OT: Requesting C advice

Matthew Saltzman mjs at clemson.edu
Fri Jun 1 23:02:15 UTC 2007


On Fri, 1 Jun 2007, Les wrote:

> On Fri, 2007-06-01 at 07:36 -0400, Matthew Saltzman wrote:
>>
>>> I know why their programs failed.  I also know that C uses a pushdown
>>                                                       ^some particular
>>                                                        implementations of
>>> stack for variables in subroutines.  You can check it out with a very
>>> simple program using pointers:
>>>
>>>    #include <sttlib.h>
>>>
>>>    int i,j,k;
>>>
>>>    main()
>>>    {
>>>        int mi,mj,mk;
>>>        int *x;
>>>        mi=4;mj=5;mk=6;
>>>        x=&mk;
>>>        printf ("%d  %d  %d\n",*x++,*X++;*X++);
>>>        x=&i;
>>>        printf ("%d  %d  %d\n",*x++,*x++,*x++);
>>>        i-1;j=2;k=3;
>>>        printf ("%d  %d  %d\n",*x++,*x++,*x++);
>>>  )
>>>
>>> Just an exercise you understand.  compile and run this with several c
>>> packages, or if the package you choose supports it, have it compile K&R.
>>> and try it.
>>
>> Of course, several constructs here are undefined, so there is no such
>> thing as "correct" or "incorrect" behavior.
>>
>> After correcting obvious typos and adding #include <stdio.h> so it would
>> compile, I got (using gcc-4.1.1-51.fc6 with no options):
>>
>>      $ ./a.out
>>      5  4  6
>>      0  0  0
>>      0  0  0
>
> OOPS, forgot to reset the X pointer between the last two print
> statements.  This bit of code is intended to show that globals are on a
> heap and locals are on a stack.

Fixed that.  Now I get:

$ ./a.out
5  4  6
0  0  0
0  2  1

But I confess, I don't see how this code proves your point.  It does 
demonstrate that globals are initialized by default, though.

>
>>
>> Was that what you were expecting?
>>
>>
>>>
>>> I cannot vouch for every compiler, only Microsoft, Sun, and Instant C
>>> off the top of my head.  I have used a few other packages as well.  But
>>> any really good programmer NEVER relies on system initialization.  It is
>>> destined to fail you at bad times.
>>
>> How much effort are you willing to expend to defend against potentially
>> buggy compilers (as opposed to undefined or implementation-defined
>> behaviors)?  The Intel fdiv bug would seem to prove that you should NEVER
>> rely on arithmetic instructions to provide the correct answer.  There's an
>> economic tradeoff between protecting yourself from all conceivable errors
>> and actually getting work done.
>>
>
> There is a difference between implementation differences and hardware
> errors, which was the microsoft error.  They had
> a bug in their silicon compiler that caused that IIRC.

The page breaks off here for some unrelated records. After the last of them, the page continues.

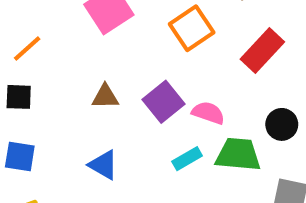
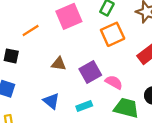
orange line: (27, 48) -> (31, 31), moved
cyan rectangle: (187, 159) -> (84, 106), moved

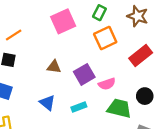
orange line: (31, 31) -> (14, 35), moved
pink semicircle: (114, 82) -> (107, 84), turned 133

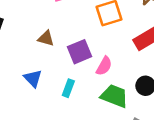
pink semicircle: (107, 84) -> (104, 66), turned -49
cyan rectangle: (79, 107) -> (68, 88), turned -56

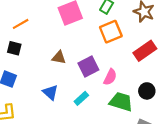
cyan rectangle: (68, 88) -> (81, 98), turned 32

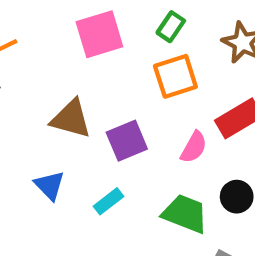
brown triangle: (59, 57) -> (71, 119), size x1.5
pink semicircle: (110, 77) -> (194, 147), moved

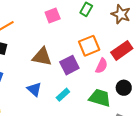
pink square: (99, 34) -> (53, 16), size x0.7
orange square: (175, 76) -> (89, 46), moved

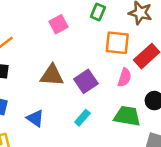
orange square: (89, 46) -> (117, 43), moved, turned 35
blue triangle: (34, 89) -> (35, 118), moved

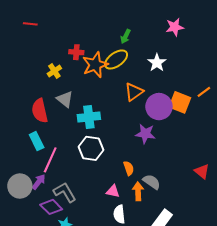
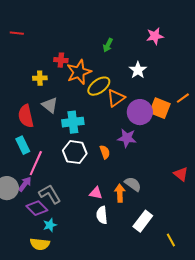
yellow ellipse: (116, 59) -> (99, 86), moved
yellow cross: (54, 71) -> (40, 78), turned 32
orange semicircle: (129, 168) -> (105, 152), moved

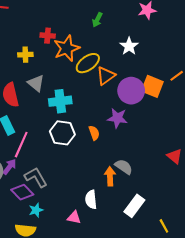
pink triangle: (96, 193) -> (74, 218), moved

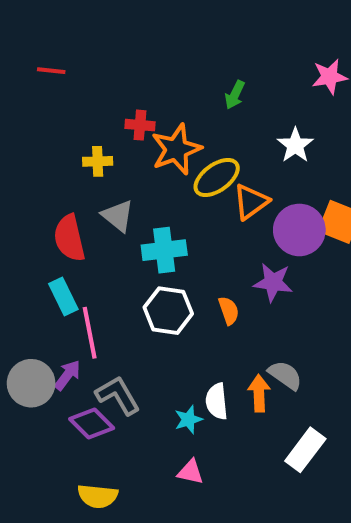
pink line: (21, 145) -> (90, 333), turned -35
white semicircle: (91, 200) -> (217, 401), moved
cyan star: (36, 210) -> (188, 420), moved

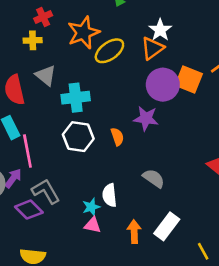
red cross: (140, 125) -> (43, 17), moved, turned -30
orange triangle: (251, 202) -> (152, 48), moved
orange arrow: (259, 393) -> (134, 232), moved
pink triangle: (190, 472) -> (93, 225), moved

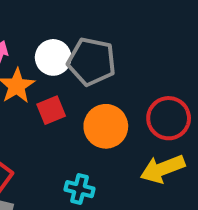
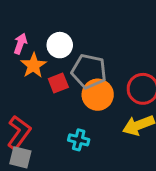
gray pentagon: (92, 62) -> (89, 71), moved

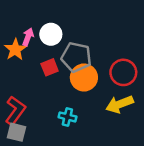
pink arrow: (20, 44) -> (28, 37), moved
orange star: (33, 65) -> (15, 50), moved

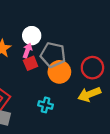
pink arrow: (28, 37) -> (27, 51), moved

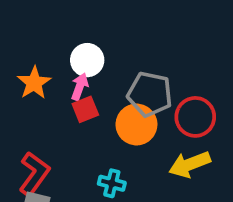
gray pentagon: (53, 55) -> (150, 94), moved

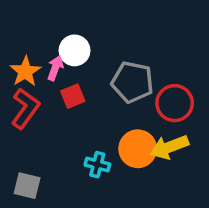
pink arrow: (80, 87) -> (55, 68), moved
orange circle: (136, 125) -> (138, 149), moved
red L-shape: (34, 174) -> (25, 108), moved

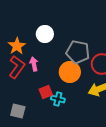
pink arrow: (55, 68) -> (34, 64), moved, turned -32
red square: (73, 96) -> (46, 92), moved
orange circle: (138, 149) -> (70, 72), moved

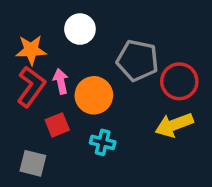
orange star: (17, 46) -> (31, 50), turned 30
orange circle: (70, 72) -> (94, 95), moved
red square: (46, 92) -> (57, 125), moved

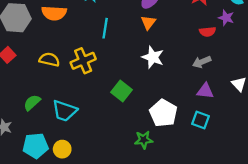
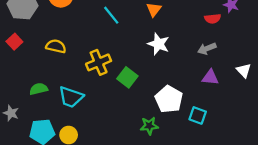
cyan line: (105, 28) -> (111, 15), turned -48
yellow cross: (83, 61) -> (99, 62), moved
green semicircle: (32, 103) -> (39, 89), turned 30
cyan square: (201, 120) -> (198, 115), moved

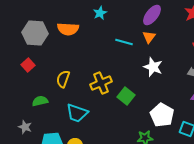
cyan line: (111, 15) -> (124, 42), moved, turned -36
yellow semicircle: (56, 46) -> (63, 79), moved, turned -84
green semicircle: (39, 89) -> (40, 101), moved

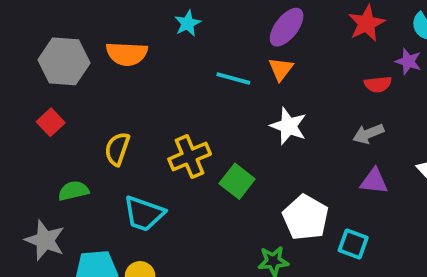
gray star: (25, 127) -> (45, 240), size x1.5

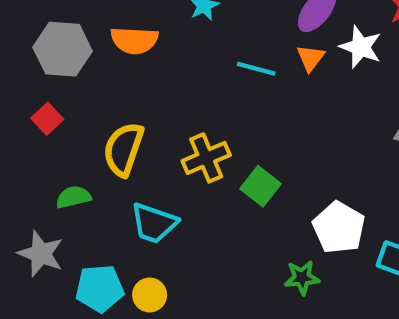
white star: (288, 126) -> (361, 47), moved
yellow semicircle: (117, 149) -> (124, 149), size x1.4

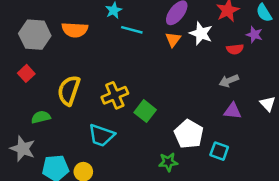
cyan line: (256, 69) -> (132, 30), moved
cyan trapezoid: (154, 223) -> (101, 135), moved

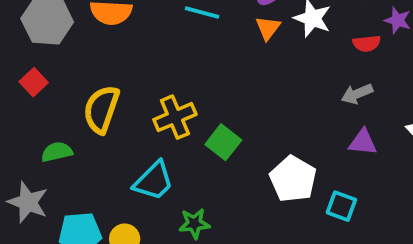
cyan trapezoid: (101, 135) -> (154, 181), turned -64
green star: (168, 162) -> (194, 224), moved

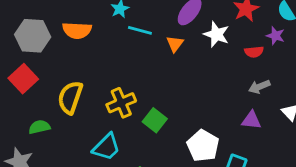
orange triangle: (268, 28) -> (175, 44), moved
red square: (34, 82) -> (23, 79), size x1.5
gray arrow: (357, 94) -> (259, 87), moved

I could just as easily reference some other obscure compiler bug or 
implementation-defined behavior and make the same point.  The thing about 
a standard is that there are clear requirements about what is 
implementation-defined and what is not.  Static initialization in ISO C is 
not one of those implementation-defined things.

I will concede that explicit initializations--even to default 
values--might be a useful self-documentation tool.

>
>>>                                     One case is as has been pointed out
>>> here, that NULL is sometimes 0, sometimes 0x80000000, and sometimes
>>> 0xffffffff.  Even NULL as a char may be 0xFF 0xFF00 or 0x8000 depending
>>> on the implementation.  But strings always end in a character NULL or
>>> 0x00 for 8 bit ascii, if you use GNU, Microsoft, or Sun C compilers.
>>> They may do otherwise on some others.  It can byte (;-) you if you are
>>> not careful.
>>
>> In your source code, NULL is *always* written 0 (or sometimes (void *) 0
>> to indicate that it's intented to stand for a null pointer value, not a
>> NUL character value).  The string terminator character is *always* written
>> '\0'.  The machine's representation of that value is immaterial.  If you
>> type-pun to try to look at the actual machine's representation, your
>> program's behavior is undefined and you deserve what you get.  It's the
>> compiler's responsibility to ensure that things work as expected, no
>> matter what the machine's representation is.  (For example, '\0' == 0 must
>> return 1.)
>>
>
> '\0' is an escape forcing the 0, so of course this will be equal.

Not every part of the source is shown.